Beside me, Dray cuts his strawberry and cream-filled cannoli.
I suddenly want what he ordered.
My mouth waters at the fluffiness of it, then I blink back to the noise of the restaurant, of the hissed words on my left.
I look at Dray.
The question is light, polite. But it’s loaded.
His glacier stare is locked onto me.
“Not at all,” I say flatly.
He brings the fork to his pink lips, then bites the small piece of cream, strawberry and cannoli he cut for himself. “Do you plan on a last-minute rush?”
My fingers tighten around the stem of my fork. “I didn’t plan on getting married.”
He raises a brow, amused. “But I hear you have a suitor.”
It takes everything in me, everything, not to let a fright jolt my heart or my insides constrict or let a flutter of fear shutter my face.

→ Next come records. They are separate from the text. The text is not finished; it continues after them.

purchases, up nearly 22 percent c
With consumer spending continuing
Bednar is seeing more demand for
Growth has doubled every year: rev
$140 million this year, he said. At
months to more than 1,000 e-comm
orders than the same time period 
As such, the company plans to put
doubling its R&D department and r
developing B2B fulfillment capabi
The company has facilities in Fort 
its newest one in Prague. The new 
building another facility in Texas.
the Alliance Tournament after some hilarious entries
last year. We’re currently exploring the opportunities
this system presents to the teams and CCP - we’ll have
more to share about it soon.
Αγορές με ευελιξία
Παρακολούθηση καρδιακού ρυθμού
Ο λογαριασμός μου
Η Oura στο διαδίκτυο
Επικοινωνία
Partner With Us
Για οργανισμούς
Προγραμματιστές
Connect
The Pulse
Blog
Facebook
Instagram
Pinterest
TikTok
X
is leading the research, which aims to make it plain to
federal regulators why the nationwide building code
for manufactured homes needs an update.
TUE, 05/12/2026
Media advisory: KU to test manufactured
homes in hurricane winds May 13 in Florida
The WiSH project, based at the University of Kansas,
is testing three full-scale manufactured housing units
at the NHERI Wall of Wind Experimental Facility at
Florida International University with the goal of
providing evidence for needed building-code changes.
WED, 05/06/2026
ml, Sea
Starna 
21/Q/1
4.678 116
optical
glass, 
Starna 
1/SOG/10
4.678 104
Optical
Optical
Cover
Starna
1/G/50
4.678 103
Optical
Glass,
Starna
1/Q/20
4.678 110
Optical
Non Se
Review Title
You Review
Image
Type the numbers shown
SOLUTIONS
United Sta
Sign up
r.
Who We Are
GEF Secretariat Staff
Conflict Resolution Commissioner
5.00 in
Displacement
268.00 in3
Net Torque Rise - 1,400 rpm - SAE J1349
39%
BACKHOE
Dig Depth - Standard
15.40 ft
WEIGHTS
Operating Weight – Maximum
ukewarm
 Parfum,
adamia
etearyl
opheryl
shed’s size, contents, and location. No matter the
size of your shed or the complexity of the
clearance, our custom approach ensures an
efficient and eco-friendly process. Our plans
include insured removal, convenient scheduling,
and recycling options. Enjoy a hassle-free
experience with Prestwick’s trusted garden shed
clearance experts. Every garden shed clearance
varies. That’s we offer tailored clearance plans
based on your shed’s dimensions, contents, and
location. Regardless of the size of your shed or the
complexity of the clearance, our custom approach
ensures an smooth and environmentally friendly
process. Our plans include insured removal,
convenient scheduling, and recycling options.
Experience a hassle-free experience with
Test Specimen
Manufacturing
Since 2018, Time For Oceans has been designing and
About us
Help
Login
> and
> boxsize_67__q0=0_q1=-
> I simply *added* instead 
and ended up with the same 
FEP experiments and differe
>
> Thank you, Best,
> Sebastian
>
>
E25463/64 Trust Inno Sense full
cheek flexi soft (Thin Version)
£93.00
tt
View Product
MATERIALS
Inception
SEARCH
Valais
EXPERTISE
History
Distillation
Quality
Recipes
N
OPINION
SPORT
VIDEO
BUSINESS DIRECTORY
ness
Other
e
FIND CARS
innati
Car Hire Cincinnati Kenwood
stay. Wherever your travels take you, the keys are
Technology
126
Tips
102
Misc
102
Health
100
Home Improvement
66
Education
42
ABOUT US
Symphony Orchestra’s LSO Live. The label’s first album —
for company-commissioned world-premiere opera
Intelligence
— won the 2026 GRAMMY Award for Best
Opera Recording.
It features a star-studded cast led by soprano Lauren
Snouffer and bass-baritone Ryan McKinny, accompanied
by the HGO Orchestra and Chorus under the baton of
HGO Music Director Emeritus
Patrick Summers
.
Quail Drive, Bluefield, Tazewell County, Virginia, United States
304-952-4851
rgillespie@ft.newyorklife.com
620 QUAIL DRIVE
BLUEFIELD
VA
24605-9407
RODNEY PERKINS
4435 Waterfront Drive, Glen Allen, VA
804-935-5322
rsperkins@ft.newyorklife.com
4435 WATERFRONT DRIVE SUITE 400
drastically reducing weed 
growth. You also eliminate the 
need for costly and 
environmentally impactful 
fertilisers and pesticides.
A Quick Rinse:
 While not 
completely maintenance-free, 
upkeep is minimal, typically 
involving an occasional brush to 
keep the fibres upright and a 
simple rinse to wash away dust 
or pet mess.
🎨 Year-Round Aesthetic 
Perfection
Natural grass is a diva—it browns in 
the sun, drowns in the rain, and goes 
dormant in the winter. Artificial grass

I draw on every scrap and piece of a mask I can find within myself to simply stare at him, blank, the foolish deadblood who has no idea he is the suitor.
Dray sits there, perfectly composed, the golden boy with the cruel eyes.
The man I’m supposed to marry.
The one who has made my life small and sharp and unbearable.
And I have to settle the rage that itches to flare up in me, like violent waves crashing against a cliff.
I shrug, a simple tug of a shoulder. “I’m sure someone will plan it.”
“You are so disinterested in your own wedding?”
“Have you met my mother? My grandmother? I won’t get a say on my underwear, let alone the wedding.”
Dray’s smile slides into place—and for a beat, it hooks me. The sincerity of it. The humour, the genuine humour, like what I said was actually funny.
I turn my flushed cheek to him.
The silence that follows is heavy, awkward.
Serena glances between us, a cold curiosity in her eyes.
Oliver catches my gaze, his face utterly unreadable, and still I’m stolen back to the corridor, to his words of warning…
Or advice.
Dray needs my attention.
Whether it’s favourable or miserable or loathing, he feeds off of it.
Like at the window in the grand parlour, with scotch and cigarettes, when I started to move away from him, started the process of making my exit, he attacked—he came in with a soft voice, a hold on my jaw, an almost kiss, and cut me down with his words.
Mother wants me to learn these patterns.
Oliver simply told me them.
And now, because I did give Dray attention, because I let him follow me around the shop, then make conversation with me at the table, his cruelties are dormant for the rest of the day.
Still, I find it’s a hefty price to pay.